La nécessaire réforme du Conseil Supérieur de la Magistrature

L’autorité judiciaire garantit la liberté individuelle et le respect des lois. Plus que toutes les autres institutions inscrites dans la Constitution française de 1958, elle se doit d’être responsable, impartiale, égalitaire et peut-être surtout et avant tout, exemplaire.

C’est la finalité du projet de loi constitutionnel portant réforme du Conseil supérieur de la Magistrature (CSM) qui a été adopté en 2ème lecture ce mardi 26 avril par l’Assemblée nationale.
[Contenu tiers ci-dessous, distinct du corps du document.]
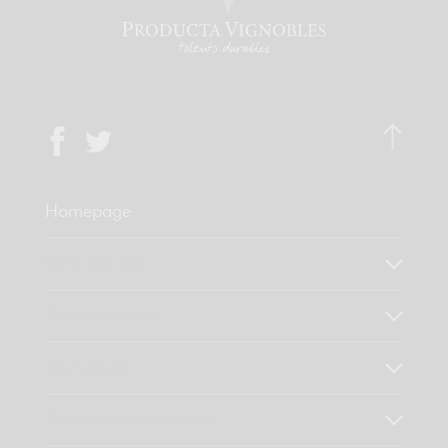
Homepage
Who are we?
Our know-how
Our values
Discover our products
En approuvant ce texte, qui reprend les dispositions votées de façon consensuelle par l’Assemblée et par le Sénat, nous avons choisi de consacrer l’impartialité des nominations du parquet tout en renforçant les pouvoirs de discipline et de nomination du CSM à leur égard.

Ce projet de loi dépasse les clivages partisans. Il clarifie enfin le rôle moteur du ministère public et permet la saisine du CSM par tout justiciable.
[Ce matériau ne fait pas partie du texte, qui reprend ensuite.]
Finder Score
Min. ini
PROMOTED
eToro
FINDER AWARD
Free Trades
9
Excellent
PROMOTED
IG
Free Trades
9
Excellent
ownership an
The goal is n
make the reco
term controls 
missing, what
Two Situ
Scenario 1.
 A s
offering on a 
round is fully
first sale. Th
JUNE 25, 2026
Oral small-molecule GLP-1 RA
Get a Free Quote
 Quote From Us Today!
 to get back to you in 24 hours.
La place du procureur est encore trop sujette à critiques et à tensions. Comme autorité chargée de l’enquête et de la poursuite, son action doit être inspirée par le seul souci de la vérité, de la défense de l’intérêt général et du respect des droits et libertés individuelles. Elle doit donc présenter des garanties pour les concitoyens que son action est à l’abri de toutes pressions ou influence. Elle doit non seulement assumer une démarche neutre mais en plus être perçue comme telle aux yeux de tous.

En 2013, la loi relative aux attributions du garde des sceaux et des magistrats du ministère public en matière de politique pénale et de mise en œuvre de l’action publique supprimait les instructions individuelles et mettait fin à toute suspicion d’intervention inappropriée du ministre de la Justice ou de l’un des membres de l’exécutif gouvernemental dans l’exercice de l’action publique. Cette réforme n’a en rien entravé la possibilité pour le Garde des Sceaux d’être informé mais la remontée hiérarchique de l’information est désormais strictement encadrée et répond à des nécessités clairement identifiées. La politique pénale demeure donc entièrement déterminée par le Gouvernement et conduite par le Garde des Sceaux.
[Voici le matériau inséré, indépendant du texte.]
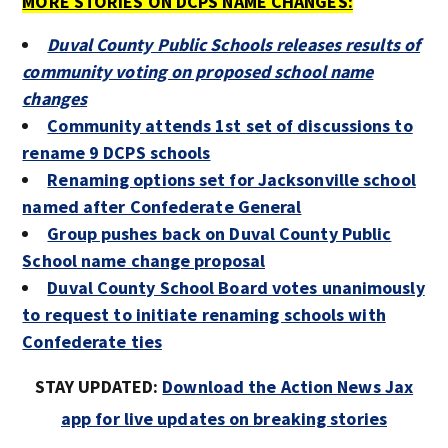
MORE STORIES ON DCPS NAME CHANGES:
Duval County Public Schools releases results of
community voting on proposed school name
changes
Community attends 1st set of discussions to
rename 9 DCPS schools
Renaming options set for Jacksonville school
named after Confederate General
Group pushes back on Duval County Public
School name change proposal
Duval County School Board votes unanimously
to request to initiate renaming schools with
Confederate ties
STAY UPDATED:
Download the Action News Jax
app for live updates on breaking stories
Réformer la constitution est l’aboutissement de cette évolution : les Français doivent avoir la garantie que le lien entre magistrats du parquet et le ministère de la justice sera uniquement au seul service de l’intérêt général.

Cette réforme est avant tout une réforme de bon sens ; elle vient mettre en conformité le droit avec la pratique récente. En effet, depuis 2008, les Gardes des Sceaux successifs ont choisi de ne plus s’affranchir des avis du CSM pour les nominations au parquet. La garantie constitutionnelle viendra donc conforter ce que Jean Monnet écrivait dans ses Mémoires « rien n’est possible sans les hommes, mais rien n’est durable sans les institutions ».